Projektionsmatrix (Statistik)

In der Statistik ist eine Projektionsmatrix eine symmetrische und idempotente Matrix.^[1] Weiterhin sind alle Eigenwerte einer Projektionsmatrix entweder 0 oder 1 und Rang und Spur einer Projektionsmatrix sind identisch.^[2] Die einzige nichtsinguläre Projektionsmatrix ist die Einheitsmatrix. Alle anderen Projektionsmatrizen sind singulär. Die wichtigsten Projektionsmatrizen in der Statistik stellen die Prädiktionsmatrix ${\boldsymbol {P}}$ und die residuenerzeugende Matrix bzw. Residualmatrix ${\boldsymbol {Q}}={\boldsymbol {I}}-{\boldsymbol {P}}$ dar. Sie sind ein Beispiel für eine Orthogonalprojektion im Sinne der linearen Algebra, wo jeder Vektor $y$ eines Vektorraumes mit Skalarprodukt bei gegebener Projektionsmatrix ${\boldsymbol {P}}$ in eindeutiger Weise zerlegt werden kann gemäß $y={\boldsymbol {P}}y+({\boldsymbol {I}}-{\boldsymbol {P}})y$ . Eine weitere in der Statistik wichtige Projektionsmatrix ist die zentrierende Matrix.

Ausgangslage

Als Ausgangslage betrachten wir ein typisches multiples lineares Regressionsmodell mit gegebenen Daten $\{y_{i},x_{ik}\}_{i=1,\dots ,n,k=1,\dots ,K}$ für $n$ statistische Einheiten und $K$ Regressoren.
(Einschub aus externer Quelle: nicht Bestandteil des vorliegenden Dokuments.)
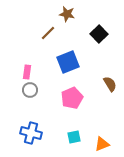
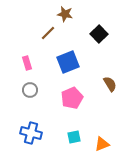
brown star: moved 2 px left
pink rectangle: moved 9 px up; rotated 24 degrees counterclockwise
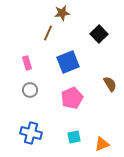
brown star: moved 3 px left, 1 px up; rotated 21 degrees counterclockwise
brown line: rotated 21 degrees counterclockwise
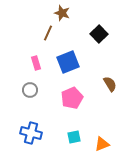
brown star: rotated 28 degrees clockwise
pink rectangle: moved 9 px right
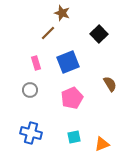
brown line: rotated 21 degrees clockwise
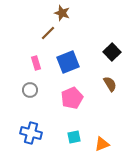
black square: moved 13 px right, 18 px down
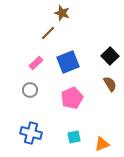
black square: moved 2 px left, 4 px down
pink rectangle: rotated 64 degrees clockwise
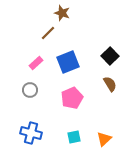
orange triangle: moved 2 px right, 5 px up; rotated 21 degrees counterclockwise
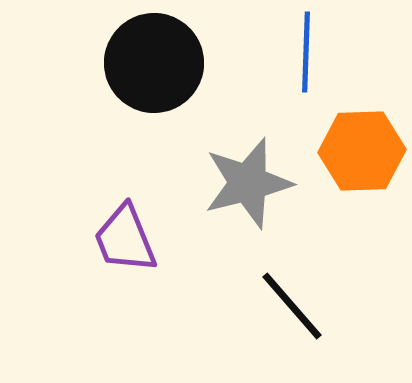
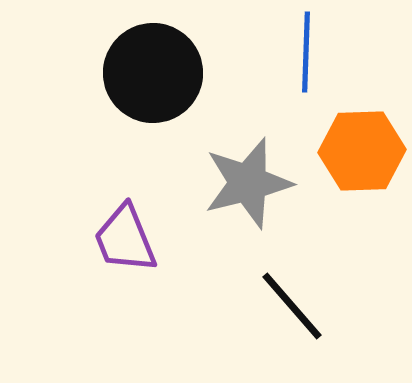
black circle: moved 1 px left, 10 px down
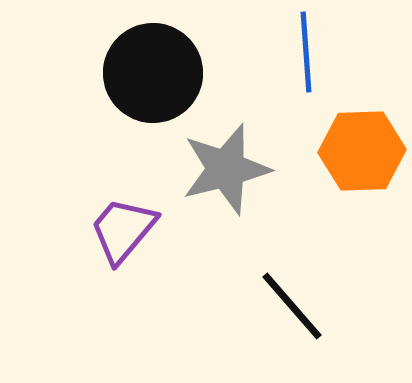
blue line: rotated 6 degrees counterclockwise
gray star: moved 22 px left, 14 px up
purple trapezoid: moved 2 px left, 9 px up; rotated 62 degrees clockwise
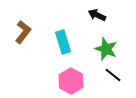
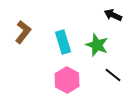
black arrow: moved 16 px right
green star: moved 9 px left, 4 px up
pink hexagon: moved 4 px left, 1 px up
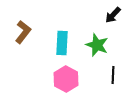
black arrow: rotated 72 degrees counterclockwise
cyan rectangle: moved 1 px left, 1 px down; rotated 20 degrees clockwise
black line: rotated 54 degrees clockwise
pink hexagon: moved 1 px left, 1 px up
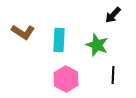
brown L-shape: rotated 85 degrees clockwise
cyan rectangle: moved 3 px left, 3 px up
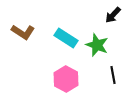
cyan rectangle: moved 7 px right, 2 px up; rotated 60 degrees counterclockwise
black line: rotated 12 degrees counterclockwise
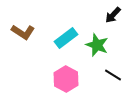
cyan rectangle: rotated 70 degrees counterclockwise
black line: rotated 48 degrees counterclockwise
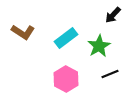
green star: moved 2 px right, 1 px down; rotated 20 degrees clockwise
black line: moved 3 px left, 1 px up; rotated 54 degrees counterclockwise
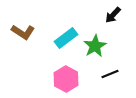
green star: moved 4 px left
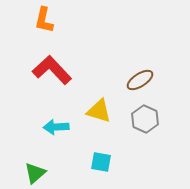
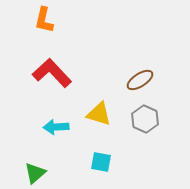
red L-shape: moved 3 px down
yellow triangle: moved 3 px down
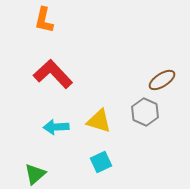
red L-shape: moved 1 px right, 1 px down
brown ellipse: moved 22 px right
yellow triangle: moved 7 px down
gray hexagon: moved 7 px up
cyan square: rotated 35 degrees counterclockwise
green triangle: moved 1 px down
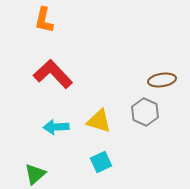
brown ellipse: rotated 24 degrees clockwise
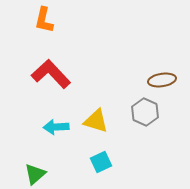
red L-shape: moved 2 px left
yellow triangle: moved 3 px left
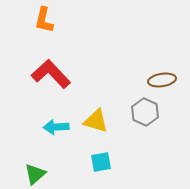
cyan square: rotated 15 degrees clockwise
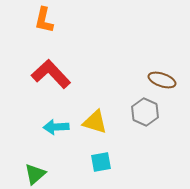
brown ellipse: rotated 28 degrees clockwise
yellow triangle: moved 1 px left, 1 px down
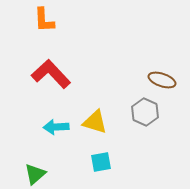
orange L-shape: rotated 16 degrees counterclockwise
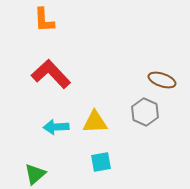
yellow triangle: rotated 20 degrees counterclockwise
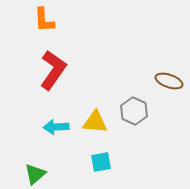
red L-shape: moved 2 px right, 4 px up; rotated 78 degrees clockwise
brown ellipse: moved 7 px right, 1 px down
gray hexagon: moved 11 px left, 1 px up
yellow triangle: rotated 8 degrees clockwise
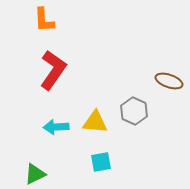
green triangle: rotated 15 degrees clockwise
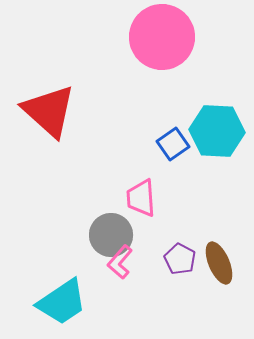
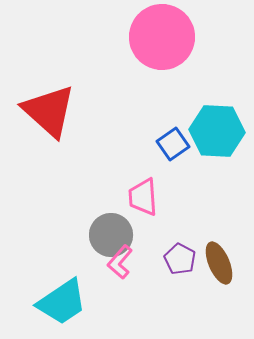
pink trapezoid: moved 2 px right, 1 px up
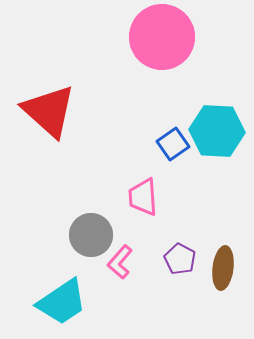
gray circle: moved 20 px left
brown ellipse: moved 4 px right, 5 px down; rotated 30 degrees clockwise
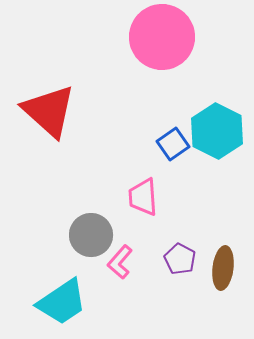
cyan hexagon: rotated 24 degrees clockwise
Der Zusammenhang zwischen der abhängigen Variablen und den unabhängigen Variablen kann wie folgt dargestellt werden

y_{i}=\beta _{0}+x_{i1}\beta _{1}+x_{i2}\beta _{2}+\ldots +x_{iK}\beta _{K}+\varepsilon _{i}=\mathbf {x} _{i}^{\top }{\boldsymbol {\beta }}+\varepsilon _{i},\quad i=1,2,\dotsc ,n

.

In Matrixnotation auch

{\begin{pmatrix}y_{1}\\y_{2}\\\vdots \\y_{n}\end{pmatrix}}_{(n\times 1)}\quad =\quad {\begin{pmatrix}1&x_{11}&x_{12}&\cdots &x_{1K}\\1&x_{21}&x_{22}&\cdots &x_{2K}\\\vdots &\vdots &\vdots &\ddots &\vdots \\1&x_{n1}&x_{n2}&\cdots &x_{nK}\end{pmatrix}}_{(n\times p)}\quad \cdot \quad {\begin{pmatrix}\beta _{0}\\\beta _{1}\\\vdots \\\beta _{K}\end{pmatrix}}_{(p\times 1)}\quad +\quad {\begin{pmatrix}\varepsilon _{1}\\\varepsilon _{2}\\\vdots \\\varepsilon _{n}\end{pmatrix}}_{(n\times 1)}

mit $p=K+1$ . In kompakter Schreibweise

\mathbf {y} =\mathbf {X} {\boldsymbol {\beta }}+{\boldsymbol {\varepsilon }}

.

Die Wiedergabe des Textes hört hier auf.